Engineering Biology: Generating Data at Scale—Tools and Systems

Jacob Oppenheim, PhD

Jacob Oppenheim, PhD

January 17, 2023

What do we need to generate data at scale? Practically, we need tools to allow us to run experiments: laboratory informatics, automation, and data capture. More is needed in order to always be performing the key experiment. We need to be able to design new experiments based on results as they come in, not laying out ten thousand in advance and waiting a month. These are fundamentally data problems, yet we do not have systems designed to enable their solution.

Whenever I discuss this issue with scientists and industry leaders, the first question is usually “What about [LIMS / ELN / Instrument Data]?” While these systems all rely on data as an enabling technology, they do not share a common operational thesis. Each was designed for a specific workflow and set of usecases. All are ill-equipped to provide real-time analytics to monitor operations and results and immediately design new experiments. By analogy, stoves and ovens both use heat to cook food. Cooking well requires them both, not a hybrid combination of them. Similarly, success will require us to put these pieces together to build a seamless system, not to shoehorn extra functionality into one.

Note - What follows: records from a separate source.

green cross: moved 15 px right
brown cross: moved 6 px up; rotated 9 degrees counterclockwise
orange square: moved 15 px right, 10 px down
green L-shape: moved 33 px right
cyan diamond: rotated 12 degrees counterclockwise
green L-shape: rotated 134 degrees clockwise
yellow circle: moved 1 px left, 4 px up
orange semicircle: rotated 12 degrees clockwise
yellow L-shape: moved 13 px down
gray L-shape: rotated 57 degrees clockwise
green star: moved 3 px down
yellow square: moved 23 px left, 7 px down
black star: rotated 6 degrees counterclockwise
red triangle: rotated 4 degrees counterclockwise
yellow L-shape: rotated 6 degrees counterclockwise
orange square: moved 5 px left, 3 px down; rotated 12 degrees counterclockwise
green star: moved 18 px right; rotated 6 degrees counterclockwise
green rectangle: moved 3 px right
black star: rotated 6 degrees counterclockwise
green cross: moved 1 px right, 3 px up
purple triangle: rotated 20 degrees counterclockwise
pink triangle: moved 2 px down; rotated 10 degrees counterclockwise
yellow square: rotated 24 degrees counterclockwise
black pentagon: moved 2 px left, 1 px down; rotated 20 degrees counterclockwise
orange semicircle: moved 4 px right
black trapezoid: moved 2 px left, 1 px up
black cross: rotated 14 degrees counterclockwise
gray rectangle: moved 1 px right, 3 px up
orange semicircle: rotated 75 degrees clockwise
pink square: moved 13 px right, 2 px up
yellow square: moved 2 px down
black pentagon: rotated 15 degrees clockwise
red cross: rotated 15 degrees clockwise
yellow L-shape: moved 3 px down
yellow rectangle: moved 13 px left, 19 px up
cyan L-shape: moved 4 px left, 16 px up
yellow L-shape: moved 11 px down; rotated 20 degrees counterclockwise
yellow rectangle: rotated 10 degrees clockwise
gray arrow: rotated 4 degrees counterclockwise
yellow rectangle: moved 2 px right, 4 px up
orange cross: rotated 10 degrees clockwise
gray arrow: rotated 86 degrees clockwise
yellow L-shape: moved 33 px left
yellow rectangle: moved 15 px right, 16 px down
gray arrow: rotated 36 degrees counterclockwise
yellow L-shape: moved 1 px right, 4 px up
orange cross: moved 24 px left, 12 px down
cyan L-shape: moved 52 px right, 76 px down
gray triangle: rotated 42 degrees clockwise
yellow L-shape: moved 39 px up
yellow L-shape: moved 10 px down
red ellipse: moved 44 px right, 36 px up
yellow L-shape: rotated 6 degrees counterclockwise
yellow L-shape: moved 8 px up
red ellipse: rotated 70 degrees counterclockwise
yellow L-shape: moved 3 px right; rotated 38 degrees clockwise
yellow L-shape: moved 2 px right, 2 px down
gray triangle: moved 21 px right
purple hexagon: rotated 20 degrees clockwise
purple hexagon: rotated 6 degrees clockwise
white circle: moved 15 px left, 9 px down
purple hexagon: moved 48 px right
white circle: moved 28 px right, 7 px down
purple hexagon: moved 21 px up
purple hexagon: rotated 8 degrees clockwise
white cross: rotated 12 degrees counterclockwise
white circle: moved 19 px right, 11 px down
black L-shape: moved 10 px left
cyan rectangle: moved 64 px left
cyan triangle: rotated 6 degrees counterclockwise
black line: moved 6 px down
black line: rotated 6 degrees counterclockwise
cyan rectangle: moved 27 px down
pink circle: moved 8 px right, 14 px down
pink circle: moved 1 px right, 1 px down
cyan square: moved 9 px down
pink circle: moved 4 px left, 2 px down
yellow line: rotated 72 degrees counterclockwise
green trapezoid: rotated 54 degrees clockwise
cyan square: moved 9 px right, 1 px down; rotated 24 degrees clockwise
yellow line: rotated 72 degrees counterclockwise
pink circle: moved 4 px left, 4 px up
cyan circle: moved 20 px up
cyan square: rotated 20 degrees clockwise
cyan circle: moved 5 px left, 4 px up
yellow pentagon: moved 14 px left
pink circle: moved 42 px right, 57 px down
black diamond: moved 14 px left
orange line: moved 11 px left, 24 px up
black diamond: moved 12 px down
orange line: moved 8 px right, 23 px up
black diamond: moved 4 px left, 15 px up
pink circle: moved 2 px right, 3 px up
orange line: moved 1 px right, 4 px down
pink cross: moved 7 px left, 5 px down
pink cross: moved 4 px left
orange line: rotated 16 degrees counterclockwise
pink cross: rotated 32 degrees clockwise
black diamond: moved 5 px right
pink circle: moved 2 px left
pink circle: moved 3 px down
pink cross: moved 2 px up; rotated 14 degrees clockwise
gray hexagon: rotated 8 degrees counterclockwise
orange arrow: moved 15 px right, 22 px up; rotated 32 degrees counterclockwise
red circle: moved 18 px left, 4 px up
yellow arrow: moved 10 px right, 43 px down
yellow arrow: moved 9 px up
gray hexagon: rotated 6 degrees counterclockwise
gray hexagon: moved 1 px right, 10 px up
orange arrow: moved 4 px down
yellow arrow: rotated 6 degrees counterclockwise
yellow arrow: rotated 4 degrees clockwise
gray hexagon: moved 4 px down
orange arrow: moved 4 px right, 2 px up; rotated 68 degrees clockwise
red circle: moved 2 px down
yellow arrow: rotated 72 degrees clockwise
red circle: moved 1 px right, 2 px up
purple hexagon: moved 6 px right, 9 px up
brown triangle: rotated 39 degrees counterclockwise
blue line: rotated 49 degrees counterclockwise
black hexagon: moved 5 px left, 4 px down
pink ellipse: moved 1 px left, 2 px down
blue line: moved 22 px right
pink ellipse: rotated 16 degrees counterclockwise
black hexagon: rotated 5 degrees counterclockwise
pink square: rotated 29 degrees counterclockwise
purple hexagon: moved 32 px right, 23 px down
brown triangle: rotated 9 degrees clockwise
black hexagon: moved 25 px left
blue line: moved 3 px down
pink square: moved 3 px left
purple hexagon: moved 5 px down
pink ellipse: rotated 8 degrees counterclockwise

LIMS, or Laboratory Information Management Systems, are designed from the perspective of an experimental sample moving through a series of industrialized processes. A compound is synthesized or a biological specimen pulled from the freezer. Some operations occur, be they chemical reactions, measurements, or transformations. The LIMS is designed to log the results of these pieces along the lifetime of the sample. It is built for scale, not flexibility: the steps of the process must be each individually configured and cannot easily be changed. The scientific process, however, is messier. A classic failure mode for LIMS is assay development experiments, where conditions and controls are changed frequently to determine the right experimental parameters. While any experimental design can be theoretically programmed into your LIMS, each change requires a new configuration of the system. With a ballooning number of therapeutic modalities from cell and gene therapies to drugging molecular condensates, the presets don’t work. Processes today require data generating modalities that did not exist a decade ago. These completely new sets of workflows must be programmed into LIMS to make them useful. Unsurprisingly, this process is painful, error prone and leads to considerable customer frustration.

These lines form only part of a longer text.